Work request: Extract all lines that hold "Plates" from the records below.

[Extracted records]

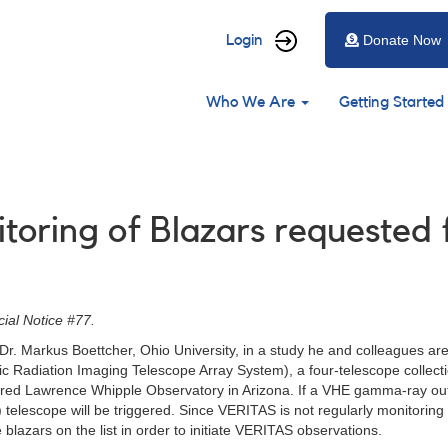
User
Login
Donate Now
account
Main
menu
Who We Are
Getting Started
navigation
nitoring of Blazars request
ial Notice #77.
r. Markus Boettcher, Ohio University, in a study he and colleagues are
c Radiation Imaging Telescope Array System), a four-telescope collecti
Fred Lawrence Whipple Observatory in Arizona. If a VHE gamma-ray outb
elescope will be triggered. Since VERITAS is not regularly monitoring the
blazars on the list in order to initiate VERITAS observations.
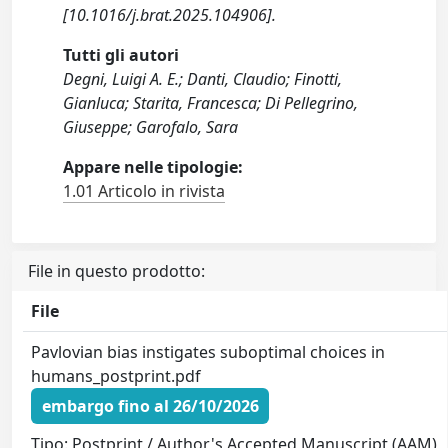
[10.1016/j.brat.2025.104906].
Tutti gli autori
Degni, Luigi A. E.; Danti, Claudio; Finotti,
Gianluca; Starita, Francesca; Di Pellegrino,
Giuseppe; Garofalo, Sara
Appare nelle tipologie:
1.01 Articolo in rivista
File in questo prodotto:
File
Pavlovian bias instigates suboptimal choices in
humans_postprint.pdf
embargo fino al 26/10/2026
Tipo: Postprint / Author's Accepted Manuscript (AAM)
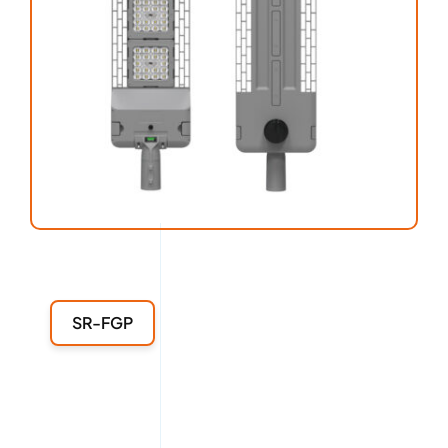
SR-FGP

* * *

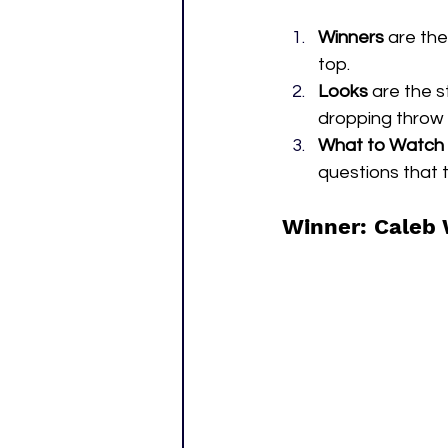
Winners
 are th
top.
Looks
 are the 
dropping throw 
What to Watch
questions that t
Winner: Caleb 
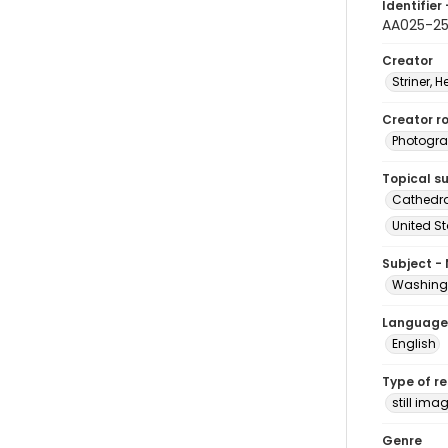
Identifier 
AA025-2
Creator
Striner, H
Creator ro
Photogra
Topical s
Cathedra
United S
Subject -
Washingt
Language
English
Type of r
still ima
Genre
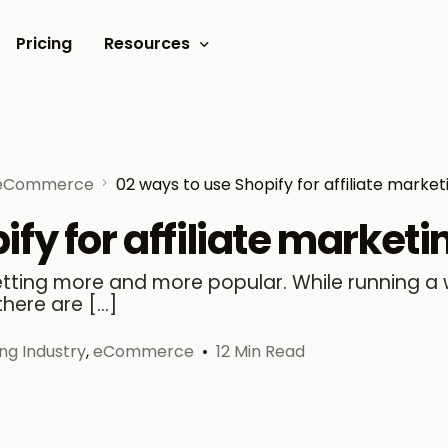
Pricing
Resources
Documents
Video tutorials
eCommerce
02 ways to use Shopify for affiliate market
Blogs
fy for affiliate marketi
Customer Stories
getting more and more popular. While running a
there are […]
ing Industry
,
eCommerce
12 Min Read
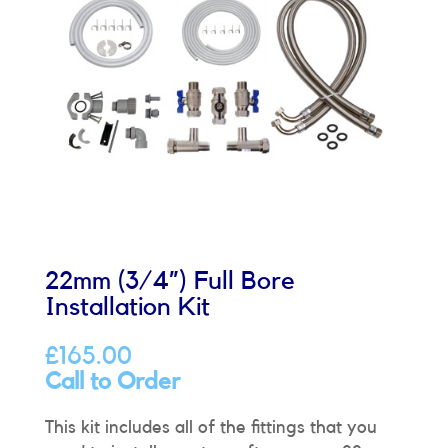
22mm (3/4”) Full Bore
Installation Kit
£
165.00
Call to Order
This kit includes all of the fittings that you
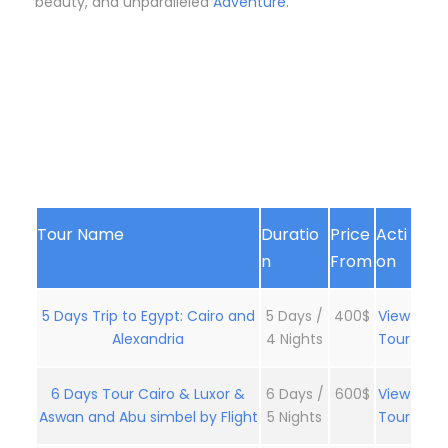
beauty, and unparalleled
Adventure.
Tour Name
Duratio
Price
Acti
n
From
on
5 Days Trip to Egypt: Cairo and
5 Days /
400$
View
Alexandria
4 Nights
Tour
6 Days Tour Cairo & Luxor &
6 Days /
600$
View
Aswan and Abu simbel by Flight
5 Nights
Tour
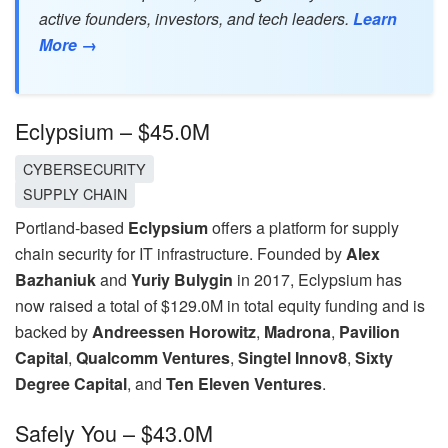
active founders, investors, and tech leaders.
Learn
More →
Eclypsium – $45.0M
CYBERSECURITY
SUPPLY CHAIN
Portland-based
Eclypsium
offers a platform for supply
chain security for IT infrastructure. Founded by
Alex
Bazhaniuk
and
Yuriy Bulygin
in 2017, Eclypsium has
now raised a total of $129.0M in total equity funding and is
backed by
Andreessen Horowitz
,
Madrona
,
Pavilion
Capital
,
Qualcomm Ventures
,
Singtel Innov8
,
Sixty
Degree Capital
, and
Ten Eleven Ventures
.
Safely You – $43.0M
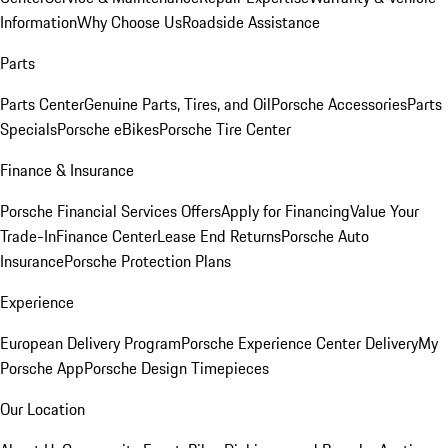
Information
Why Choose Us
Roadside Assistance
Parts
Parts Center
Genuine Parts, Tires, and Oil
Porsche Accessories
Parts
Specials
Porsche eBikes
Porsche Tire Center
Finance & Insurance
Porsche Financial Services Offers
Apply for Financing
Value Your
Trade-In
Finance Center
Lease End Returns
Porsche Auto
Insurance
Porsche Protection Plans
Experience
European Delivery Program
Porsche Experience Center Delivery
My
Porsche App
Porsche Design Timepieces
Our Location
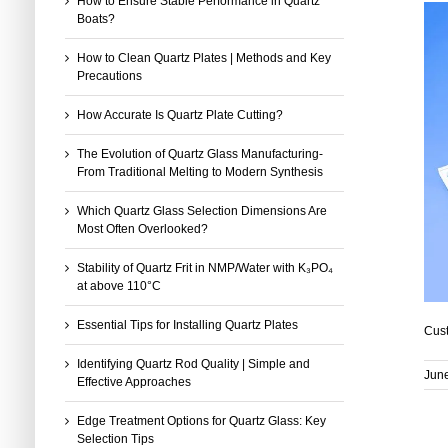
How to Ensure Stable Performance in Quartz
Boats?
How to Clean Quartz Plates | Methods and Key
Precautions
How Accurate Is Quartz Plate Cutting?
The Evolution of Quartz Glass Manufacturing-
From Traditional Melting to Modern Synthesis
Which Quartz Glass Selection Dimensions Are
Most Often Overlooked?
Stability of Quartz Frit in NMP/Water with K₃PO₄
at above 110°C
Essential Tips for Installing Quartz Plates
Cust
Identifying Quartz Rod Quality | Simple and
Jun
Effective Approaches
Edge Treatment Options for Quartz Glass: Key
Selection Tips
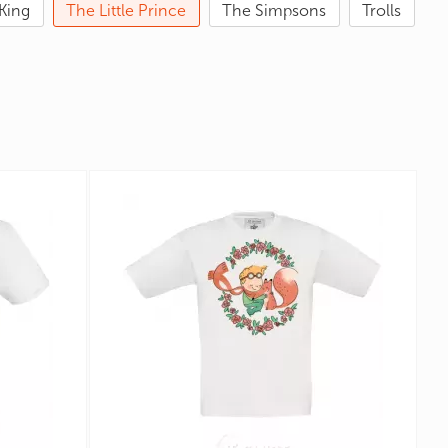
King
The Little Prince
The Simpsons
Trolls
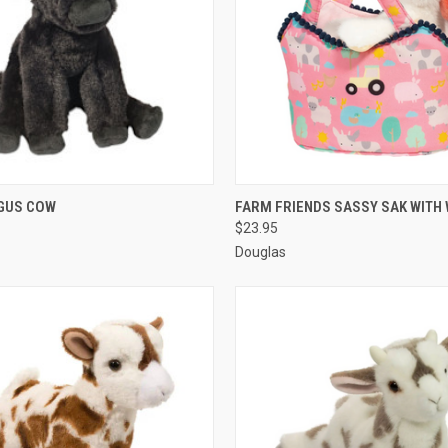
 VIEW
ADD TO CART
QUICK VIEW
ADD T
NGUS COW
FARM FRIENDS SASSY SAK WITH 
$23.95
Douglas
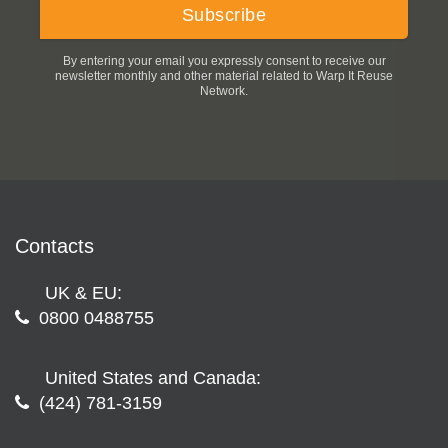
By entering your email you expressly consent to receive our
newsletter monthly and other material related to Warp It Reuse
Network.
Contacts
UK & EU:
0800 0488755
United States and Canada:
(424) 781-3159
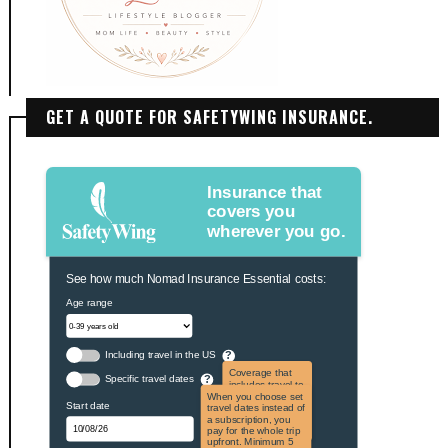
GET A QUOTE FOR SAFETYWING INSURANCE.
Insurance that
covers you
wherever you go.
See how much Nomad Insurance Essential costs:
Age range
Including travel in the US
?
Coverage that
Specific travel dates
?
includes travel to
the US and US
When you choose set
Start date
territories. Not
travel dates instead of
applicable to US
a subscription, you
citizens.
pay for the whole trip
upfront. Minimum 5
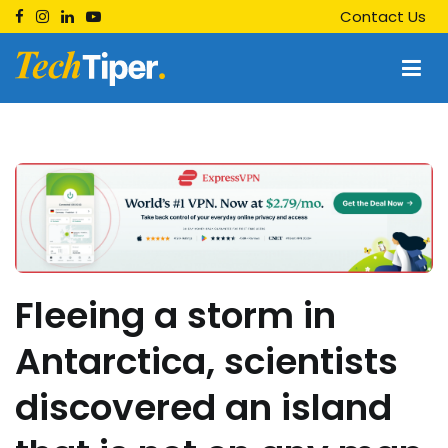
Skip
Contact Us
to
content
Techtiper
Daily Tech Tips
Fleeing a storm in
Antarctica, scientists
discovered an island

Exercise response:
How to Clean Quartz Plates | Methods and Key
Essential Tips for Installing Quartz Plates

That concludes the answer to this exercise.